→ ASSIGNMENT
Using "dengan" as the search string, find the matching lines below and copy them.

· · · · ·

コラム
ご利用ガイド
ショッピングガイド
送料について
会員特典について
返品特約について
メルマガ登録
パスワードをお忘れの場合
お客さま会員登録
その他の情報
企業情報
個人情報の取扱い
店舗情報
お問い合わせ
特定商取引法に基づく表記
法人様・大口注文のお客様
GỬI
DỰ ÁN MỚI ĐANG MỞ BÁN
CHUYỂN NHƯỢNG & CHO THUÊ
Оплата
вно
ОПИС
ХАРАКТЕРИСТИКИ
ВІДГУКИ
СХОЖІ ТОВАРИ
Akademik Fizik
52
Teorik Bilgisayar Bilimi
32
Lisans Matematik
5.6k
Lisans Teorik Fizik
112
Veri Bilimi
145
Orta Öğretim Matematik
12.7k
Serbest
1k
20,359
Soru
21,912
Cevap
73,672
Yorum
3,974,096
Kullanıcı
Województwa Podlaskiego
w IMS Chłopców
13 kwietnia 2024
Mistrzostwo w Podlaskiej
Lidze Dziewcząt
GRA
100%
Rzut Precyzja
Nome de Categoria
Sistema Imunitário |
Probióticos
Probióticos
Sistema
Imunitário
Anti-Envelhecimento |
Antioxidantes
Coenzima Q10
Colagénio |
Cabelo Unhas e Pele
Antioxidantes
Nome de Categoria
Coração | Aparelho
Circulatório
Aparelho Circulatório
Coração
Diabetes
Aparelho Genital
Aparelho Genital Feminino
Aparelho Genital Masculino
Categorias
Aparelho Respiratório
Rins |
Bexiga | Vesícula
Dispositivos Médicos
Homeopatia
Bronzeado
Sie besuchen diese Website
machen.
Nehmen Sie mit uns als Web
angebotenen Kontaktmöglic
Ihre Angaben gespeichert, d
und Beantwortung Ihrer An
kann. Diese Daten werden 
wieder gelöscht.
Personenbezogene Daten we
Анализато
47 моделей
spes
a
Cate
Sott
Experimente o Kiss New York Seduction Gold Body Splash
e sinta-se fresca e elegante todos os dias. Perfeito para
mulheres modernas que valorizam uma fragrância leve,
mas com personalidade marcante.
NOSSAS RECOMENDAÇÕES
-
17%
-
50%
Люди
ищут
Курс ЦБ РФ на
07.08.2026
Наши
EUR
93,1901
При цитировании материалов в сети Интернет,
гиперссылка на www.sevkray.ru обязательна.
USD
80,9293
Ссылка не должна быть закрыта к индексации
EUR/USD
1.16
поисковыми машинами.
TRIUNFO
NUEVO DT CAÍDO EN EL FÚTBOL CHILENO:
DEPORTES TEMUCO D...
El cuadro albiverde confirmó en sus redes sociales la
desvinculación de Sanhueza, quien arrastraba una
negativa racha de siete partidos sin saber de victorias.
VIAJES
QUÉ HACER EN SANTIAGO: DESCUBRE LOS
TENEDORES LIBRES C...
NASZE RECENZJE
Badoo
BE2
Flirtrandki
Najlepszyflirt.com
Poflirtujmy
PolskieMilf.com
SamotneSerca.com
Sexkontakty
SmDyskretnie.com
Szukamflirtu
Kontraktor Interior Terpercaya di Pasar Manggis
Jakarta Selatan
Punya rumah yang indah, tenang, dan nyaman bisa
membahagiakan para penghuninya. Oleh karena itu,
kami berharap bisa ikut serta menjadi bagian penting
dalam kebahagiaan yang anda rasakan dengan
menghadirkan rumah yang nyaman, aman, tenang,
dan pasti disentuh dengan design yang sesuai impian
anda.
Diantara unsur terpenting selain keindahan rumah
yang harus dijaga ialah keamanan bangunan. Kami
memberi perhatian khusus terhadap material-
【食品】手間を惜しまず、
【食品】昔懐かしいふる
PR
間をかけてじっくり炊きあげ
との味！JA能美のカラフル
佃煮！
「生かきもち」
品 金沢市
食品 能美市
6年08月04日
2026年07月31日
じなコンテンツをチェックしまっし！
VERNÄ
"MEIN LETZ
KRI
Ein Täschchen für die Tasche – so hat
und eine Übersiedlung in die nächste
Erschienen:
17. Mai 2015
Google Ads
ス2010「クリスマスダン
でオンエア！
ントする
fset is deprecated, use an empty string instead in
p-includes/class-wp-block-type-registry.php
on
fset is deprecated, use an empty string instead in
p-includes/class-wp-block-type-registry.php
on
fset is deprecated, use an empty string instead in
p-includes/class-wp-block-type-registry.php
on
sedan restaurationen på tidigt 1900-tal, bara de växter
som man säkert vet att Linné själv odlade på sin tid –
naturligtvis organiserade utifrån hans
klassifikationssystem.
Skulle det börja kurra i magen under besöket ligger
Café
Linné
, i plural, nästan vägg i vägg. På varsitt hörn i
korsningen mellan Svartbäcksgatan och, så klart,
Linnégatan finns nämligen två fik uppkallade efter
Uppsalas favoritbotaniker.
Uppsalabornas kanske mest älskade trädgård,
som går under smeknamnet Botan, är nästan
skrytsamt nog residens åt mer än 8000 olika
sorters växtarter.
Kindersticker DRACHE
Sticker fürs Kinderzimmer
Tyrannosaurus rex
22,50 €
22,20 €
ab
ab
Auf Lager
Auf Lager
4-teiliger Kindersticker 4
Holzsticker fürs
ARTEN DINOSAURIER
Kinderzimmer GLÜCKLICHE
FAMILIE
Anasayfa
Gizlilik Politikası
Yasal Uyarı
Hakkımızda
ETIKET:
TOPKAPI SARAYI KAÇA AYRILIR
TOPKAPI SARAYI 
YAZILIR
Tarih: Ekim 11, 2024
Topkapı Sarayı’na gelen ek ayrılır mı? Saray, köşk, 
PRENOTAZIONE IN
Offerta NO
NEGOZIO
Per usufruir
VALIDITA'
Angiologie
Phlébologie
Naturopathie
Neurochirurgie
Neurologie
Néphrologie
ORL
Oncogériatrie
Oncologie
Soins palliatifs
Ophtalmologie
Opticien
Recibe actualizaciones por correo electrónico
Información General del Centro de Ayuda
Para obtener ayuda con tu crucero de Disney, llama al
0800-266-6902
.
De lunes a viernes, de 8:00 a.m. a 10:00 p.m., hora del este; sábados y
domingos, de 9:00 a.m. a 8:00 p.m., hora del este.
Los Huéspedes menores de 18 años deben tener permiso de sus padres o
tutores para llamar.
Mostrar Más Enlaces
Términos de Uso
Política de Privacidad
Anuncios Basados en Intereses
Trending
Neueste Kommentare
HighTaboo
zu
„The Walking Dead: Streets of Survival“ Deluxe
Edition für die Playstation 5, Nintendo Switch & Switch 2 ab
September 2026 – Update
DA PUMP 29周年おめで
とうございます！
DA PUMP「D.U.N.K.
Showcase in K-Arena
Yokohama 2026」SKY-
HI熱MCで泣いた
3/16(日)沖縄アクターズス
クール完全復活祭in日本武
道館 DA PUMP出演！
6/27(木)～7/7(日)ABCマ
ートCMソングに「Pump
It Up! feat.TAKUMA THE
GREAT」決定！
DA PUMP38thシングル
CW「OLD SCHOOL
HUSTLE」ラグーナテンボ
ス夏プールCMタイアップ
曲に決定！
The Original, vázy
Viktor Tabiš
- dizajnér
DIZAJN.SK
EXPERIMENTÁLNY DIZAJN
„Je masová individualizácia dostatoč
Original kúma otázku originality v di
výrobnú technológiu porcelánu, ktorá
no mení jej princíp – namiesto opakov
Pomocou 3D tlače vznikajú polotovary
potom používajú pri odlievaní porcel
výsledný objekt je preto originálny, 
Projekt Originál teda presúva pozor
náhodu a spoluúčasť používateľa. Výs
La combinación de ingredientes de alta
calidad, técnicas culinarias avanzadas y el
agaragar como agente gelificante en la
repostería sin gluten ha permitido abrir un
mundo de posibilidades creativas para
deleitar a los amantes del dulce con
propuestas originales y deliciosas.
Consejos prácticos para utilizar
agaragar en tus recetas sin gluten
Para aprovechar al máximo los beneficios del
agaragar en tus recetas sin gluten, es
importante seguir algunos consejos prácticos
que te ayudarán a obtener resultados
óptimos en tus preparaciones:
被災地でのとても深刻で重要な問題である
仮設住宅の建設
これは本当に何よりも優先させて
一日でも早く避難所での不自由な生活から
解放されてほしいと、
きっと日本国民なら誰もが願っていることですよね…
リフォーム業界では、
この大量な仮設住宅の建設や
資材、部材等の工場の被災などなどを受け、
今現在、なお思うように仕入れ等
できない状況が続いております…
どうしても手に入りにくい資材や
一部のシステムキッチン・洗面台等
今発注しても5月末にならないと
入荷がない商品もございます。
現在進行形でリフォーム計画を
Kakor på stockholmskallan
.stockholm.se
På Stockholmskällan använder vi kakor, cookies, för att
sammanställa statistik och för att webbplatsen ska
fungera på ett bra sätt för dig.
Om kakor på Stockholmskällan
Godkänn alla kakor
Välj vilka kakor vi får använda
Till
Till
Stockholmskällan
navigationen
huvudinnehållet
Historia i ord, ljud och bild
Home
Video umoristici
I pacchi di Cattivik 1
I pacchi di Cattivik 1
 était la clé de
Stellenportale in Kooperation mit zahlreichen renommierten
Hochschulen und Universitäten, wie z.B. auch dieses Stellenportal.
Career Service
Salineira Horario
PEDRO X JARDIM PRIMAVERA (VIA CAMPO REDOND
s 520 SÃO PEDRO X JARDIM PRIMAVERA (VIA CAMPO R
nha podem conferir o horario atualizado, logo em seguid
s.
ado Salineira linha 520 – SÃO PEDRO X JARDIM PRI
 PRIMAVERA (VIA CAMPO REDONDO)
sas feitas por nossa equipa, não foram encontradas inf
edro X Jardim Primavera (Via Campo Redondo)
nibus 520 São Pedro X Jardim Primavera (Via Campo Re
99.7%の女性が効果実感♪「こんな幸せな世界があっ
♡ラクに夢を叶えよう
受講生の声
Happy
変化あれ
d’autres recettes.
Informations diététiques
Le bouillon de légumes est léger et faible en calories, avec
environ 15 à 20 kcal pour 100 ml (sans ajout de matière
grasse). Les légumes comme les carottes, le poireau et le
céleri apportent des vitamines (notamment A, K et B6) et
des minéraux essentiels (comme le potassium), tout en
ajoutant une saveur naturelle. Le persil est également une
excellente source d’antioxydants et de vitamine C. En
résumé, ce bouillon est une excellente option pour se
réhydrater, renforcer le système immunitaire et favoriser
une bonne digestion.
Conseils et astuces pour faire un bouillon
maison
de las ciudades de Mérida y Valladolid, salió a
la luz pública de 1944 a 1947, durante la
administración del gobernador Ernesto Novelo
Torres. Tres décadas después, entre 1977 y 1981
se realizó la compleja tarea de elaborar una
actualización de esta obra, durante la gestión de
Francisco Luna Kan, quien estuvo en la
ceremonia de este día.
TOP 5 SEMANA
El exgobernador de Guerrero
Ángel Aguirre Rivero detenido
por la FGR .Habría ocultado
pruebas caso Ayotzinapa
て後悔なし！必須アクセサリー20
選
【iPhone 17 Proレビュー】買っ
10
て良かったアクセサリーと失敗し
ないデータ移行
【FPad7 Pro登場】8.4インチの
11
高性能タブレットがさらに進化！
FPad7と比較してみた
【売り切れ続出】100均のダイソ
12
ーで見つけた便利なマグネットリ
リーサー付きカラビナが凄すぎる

· · · · ·

→ OUTPUT FOR THIS TASK
dalam kebahagiaan yang anda rasakan dengan
dan pasti disentuh dengan design yang sesuai impian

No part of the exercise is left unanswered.